Illinois Board Concludes that Airbnb’s West Bank Ban Violates State’s Anti-Boycott Law

An independent board in Illinois ruled Wednesday that Airbnb’s ban on listing rentals of Jewish-owned properties in the West Bank violates state law, The Associated Press reported.

Airbnb, the online vacation marketplace, announced in November that it would change its policy regarding home listings in what it calls occupied territories, singling out the West Bank. The decision sparked fears of discrimination and was viewed as an endorsement of the anti-Semitic boycotts campaign against the Jewish State.

In response to the ban, Illinois Gov. Bruce Rauner, who called the decision “highly disturbing,” requested that his state’s Investment Policy Board opened an investigation into Airbnb’s policy. He vowed that Illinois “must not — and will not — remain silent when we detect discrimination of the sort being practiced by Airbnb.”

The board decision means the state could now ban investment in Airbnb, if it offers public stock.

JNS reported on Thursday that Airbnb is facing further backlash, after the town of Surfside, Florida, condemned the rental giant for violating an agreement with the town that prohibits discriminatory boycotts against Israel.

“Let’s make South Florida a shining light and beacon of truth, good and love prevailing over hatred, evil and hypocrisy throughout the world,” Vice Mayor Daniel Gielchinsky said, as he declared that the Surfside commission had unanimously passed a resolution against anti-Israel boycotts.

Since Airbnb announced the ban, several U.S. states and cities have said that they would investigate whether the company had broken state laws. Last month, the city of Beverly Hills unanimously passed a resolution calling the practice “discriminatory,” and called “upon all civilized people across the globe to boycott Airbnb until such time as they desist from these despicable anti-Semitic actions.”

Forbes reported that Miami is considering a similar resolution, and Florida Governor-elect Ron DeSantis stated that he would examine whether Airbnb violated laws barring U.S. companies from engaging in boycotts.
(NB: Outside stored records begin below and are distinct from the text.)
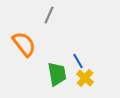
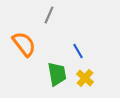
blue line: moved 10 px up
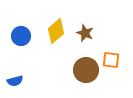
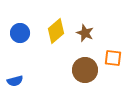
blue circle: moved 1 px left, 3 px up
orange square: moved 2 px right, 2 px up
brown circle: moved 1 px left
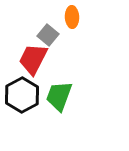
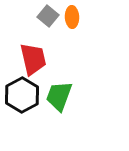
gray square: moved 19 px up
red trapezoid: rotated 140 degrees clockwise
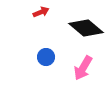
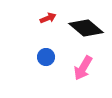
red arrow: moved 7 px right, 6 px down
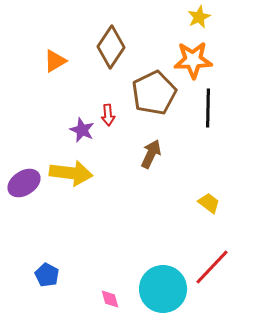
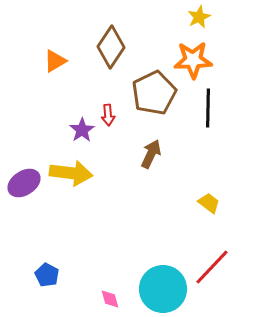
purple star: rotated 15 degrees clockwise
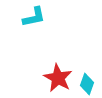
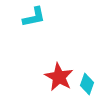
red star: moved 1 px right, 1 px up
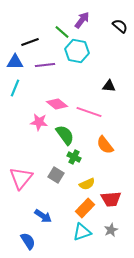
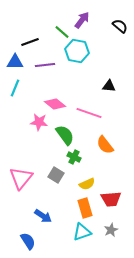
pink diamond: moved 2 px left
pink line: moved 1 px down
orange rectangle: rotated 60 degrees counterclockwise
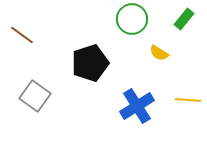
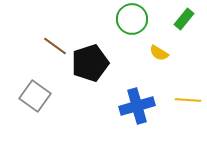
brown line: moved 33 px right, 11 px down
blue cross: rotated 16 degrees clockwise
In addition, the rental company is facing multiple lawsuits over alleged discrimination, both in Israel and the U.S. A group of American Jews, who own or rent property affected by Airbnb’s new policy, filed a suit in federal court in Delaware, where Airbnb is incorporated, asserting that the company was “redlining” Jewish properties while allowing Muslims and Christian to rent there.